More and more customers place value in an intelligent driver assistance system when buying a new car. What does this trend mean for the work of your Steinbeis Enterprise?
We’re only indirectly affected by this trend at our Steinbeis Enterprise. Customers expect more and more functions when driving and want to know that they can trust the vehicle to take over certain tasks without being overwhelmed by warnings and having to take over themselves, especially on longer drives. This is raising their expectations of software and with that their expectations regarding our simulations. So we’re indirectly facing this issue. This means for us that driving scenarios have to be depicted more and more realistically. The simulation quality has to meet high standards and has to be evaluated over extended periods. So, our task is to capture more and more situations in extra detail over longer time frames. For example, older assistance systems didn’t recognize traffic lights but in the future they’ll have cameras that do that. As a result, until now we didn’t have traffic lights in our simulations, but now we integrate this functionality. That’s not as simple as it sounds, because there are lots of different types of traffic lights: turn left lights, pedestrian lights, lights on the left, lights on the right, lights on the top, different lights in the United States or Germany, and lots of different variations on how to tell a driver what to do. The implication for us is that we have to include a solution in our simulation to model different traffic light scenarios.
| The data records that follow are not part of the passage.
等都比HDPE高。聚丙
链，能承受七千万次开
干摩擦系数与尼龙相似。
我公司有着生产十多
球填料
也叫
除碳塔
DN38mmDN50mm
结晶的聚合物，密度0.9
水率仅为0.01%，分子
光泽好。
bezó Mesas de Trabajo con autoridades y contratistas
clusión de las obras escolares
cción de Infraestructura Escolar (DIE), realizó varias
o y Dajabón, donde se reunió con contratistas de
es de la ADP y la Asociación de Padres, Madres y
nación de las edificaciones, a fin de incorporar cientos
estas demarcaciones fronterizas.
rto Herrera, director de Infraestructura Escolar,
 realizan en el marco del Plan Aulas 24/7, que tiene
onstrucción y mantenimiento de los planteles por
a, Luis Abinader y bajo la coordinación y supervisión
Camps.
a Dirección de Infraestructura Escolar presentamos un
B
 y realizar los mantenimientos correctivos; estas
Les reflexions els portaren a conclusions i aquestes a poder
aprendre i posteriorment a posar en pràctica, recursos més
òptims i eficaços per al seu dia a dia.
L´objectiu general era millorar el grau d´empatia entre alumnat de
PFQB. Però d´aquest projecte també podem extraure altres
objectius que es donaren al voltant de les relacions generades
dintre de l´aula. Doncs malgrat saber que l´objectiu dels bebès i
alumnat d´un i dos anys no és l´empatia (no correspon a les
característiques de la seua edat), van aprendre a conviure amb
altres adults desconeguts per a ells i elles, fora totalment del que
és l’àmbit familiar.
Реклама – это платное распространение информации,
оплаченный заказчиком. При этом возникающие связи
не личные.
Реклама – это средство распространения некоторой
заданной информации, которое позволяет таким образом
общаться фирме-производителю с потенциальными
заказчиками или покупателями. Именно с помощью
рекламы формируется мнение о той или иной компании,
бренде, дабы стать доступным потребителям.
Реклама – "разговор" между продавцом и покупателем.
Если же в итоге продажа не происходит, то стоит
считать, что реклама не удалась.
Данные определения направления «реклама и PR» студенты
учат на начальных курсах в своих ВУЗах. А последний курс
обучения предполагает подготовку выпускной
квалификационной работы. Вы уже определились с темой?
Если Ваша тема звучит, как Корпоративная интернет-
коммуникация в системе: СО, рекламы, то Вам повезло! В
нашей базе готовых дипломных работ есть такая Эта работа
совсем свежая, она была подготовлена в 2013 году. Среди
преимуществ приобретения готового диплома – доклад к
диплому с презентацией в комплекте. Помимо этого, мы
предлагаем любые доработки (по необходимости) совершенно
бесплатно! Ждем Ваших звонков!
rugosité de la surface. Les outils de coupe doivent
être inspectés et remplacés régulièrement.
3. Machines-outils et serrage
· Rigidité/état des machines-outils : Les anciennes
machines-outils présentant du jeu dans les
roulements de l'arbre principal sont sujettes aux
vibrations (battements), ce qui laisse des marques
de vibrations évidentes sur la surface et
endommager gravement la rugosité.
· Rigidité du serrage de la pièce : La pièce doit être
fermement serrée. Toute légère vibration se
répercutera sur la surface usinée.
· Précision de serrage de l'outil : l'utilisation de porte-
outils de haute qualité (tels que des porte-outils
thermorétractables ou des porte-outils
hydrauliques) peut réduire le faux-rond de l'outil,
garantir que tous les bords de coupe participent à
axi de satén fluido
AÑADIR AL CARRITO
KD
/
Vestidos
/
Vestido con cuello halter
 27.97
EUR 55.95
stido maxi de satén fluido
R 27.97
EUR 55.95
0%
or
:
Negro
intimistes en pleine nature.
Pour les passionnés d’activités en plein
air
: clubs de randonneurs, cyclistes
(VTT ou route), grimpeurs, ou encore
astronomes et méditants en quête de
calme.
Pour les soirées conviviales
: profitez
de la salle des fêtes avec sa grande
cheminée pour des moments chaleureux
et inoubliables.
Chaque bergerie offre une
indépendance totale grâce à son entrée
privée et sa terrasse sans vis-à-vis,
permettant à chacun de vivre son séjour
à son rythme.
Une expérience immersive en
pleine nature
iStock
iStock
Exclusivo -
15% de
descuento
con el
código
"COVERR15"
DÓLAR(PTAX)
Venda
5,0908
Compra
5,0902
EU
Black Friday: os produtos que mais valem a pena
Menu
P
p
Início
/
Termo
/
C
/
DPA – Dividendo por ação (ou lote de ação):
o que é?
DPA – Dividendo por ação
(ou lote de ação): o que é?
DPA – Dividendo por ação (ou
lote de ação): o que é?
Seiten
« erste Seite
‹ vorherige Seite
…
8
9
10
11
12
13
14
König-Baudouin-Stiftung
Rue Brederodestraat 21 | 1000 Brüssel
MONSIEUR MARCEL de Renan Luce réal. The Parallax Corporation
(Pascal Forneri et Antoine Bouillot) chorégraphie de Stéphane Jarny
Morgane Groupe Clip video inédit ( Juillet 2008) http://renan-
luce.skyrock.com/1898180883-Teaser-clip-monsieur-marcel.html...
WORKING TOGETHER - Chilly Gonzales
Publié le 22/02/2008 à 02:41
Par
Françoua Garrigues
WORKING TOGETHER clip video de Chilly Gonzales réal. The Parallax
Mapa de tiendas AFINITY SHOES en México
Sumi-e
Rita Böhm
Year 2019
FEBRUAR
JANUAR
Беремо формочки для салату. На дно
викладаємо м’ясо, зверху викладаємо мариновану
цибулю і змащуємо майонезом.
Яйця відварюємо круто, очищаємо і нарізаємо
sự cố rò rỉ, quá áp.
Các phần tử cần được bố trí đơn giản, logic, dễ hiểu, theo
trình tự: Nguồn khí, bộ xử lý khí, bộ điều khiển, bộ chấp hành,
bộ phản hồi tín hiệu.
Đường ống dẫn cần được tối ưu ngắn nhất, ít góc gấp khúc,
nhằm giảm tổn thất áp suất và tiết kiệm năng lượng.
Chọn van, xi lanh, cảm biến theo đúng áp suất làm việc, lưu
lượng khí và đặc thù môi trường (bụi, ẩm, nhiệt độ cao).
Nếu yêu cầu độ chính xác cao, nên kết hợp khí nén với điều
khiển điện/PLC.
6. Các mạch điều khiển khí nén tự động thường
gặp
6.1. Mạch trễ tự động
A priority for you is sustainable solutions. Why is sustainability so important and in what ways do your customers benefit from it?
When I hear the world “sustainable” in the context of software development, I immediately associate it with “front loading.” This means it’s better for our software architects to invest more time up front to understand the challenge and work out the first steps that will be needed to make the architecture viable in the long term. If I put myself in the shoes of the customer, I’d actually like to use a solution tomorrow. This is why our development experts approach things step by step to construct complex software incrementally with the customer. Our aim is to provide customers with a simulation that’s capable of working right away with functionality that expands incrementally. In concrete terms this first involves understanding the nature of a problem faced within the application scenario of a simulation. We use this to work out technology architecture, which we then implement step by step using different prototypes. This is an agile approach that lots of people are talking about these days. It’s sometimes a bit of a challenge making it central to what you do and who you are. We are driven by a desire to get this approach to work with the customer. This usually allows us to use iterative prototyping to develop the functionality that’s required by the software in the long term and thereby introducing it into the simulation environment. At the same time, these new functionalities are quicker and step by step available for the test engineers.